= Your goal =
Below are the records; collect from them each line containing the string "what".
-------- Data for the task
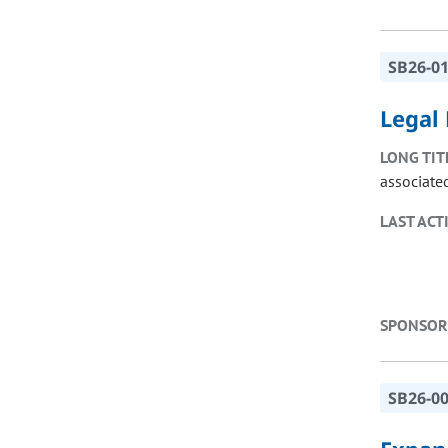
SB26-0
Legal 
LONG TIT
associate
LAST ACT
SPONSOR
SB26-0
----------------
-------- Data for the task
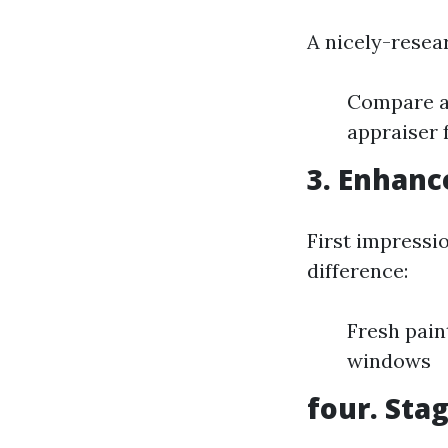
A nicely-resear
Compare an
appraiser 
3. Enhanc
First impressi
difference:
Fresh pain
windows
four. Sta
----------------
-------- Data for the task
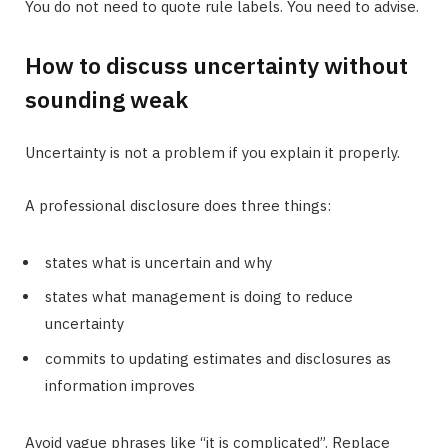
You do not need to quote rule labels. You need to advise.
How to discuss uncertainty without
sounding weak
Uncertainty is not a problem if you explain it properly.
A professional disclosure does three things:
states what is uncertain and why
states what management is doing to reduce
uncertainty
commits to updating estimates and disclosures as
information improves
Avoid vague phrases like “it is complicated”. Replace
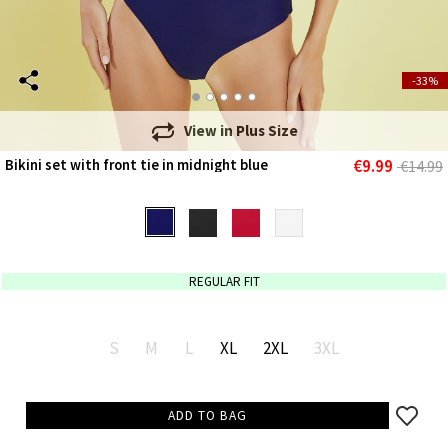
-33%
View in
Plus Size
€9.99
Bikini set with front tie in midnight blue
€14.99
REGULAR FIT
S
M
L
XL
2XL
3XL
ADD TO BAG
----------------
= Solved exercise =
states what is uncertain and why
states what management is doing to reduce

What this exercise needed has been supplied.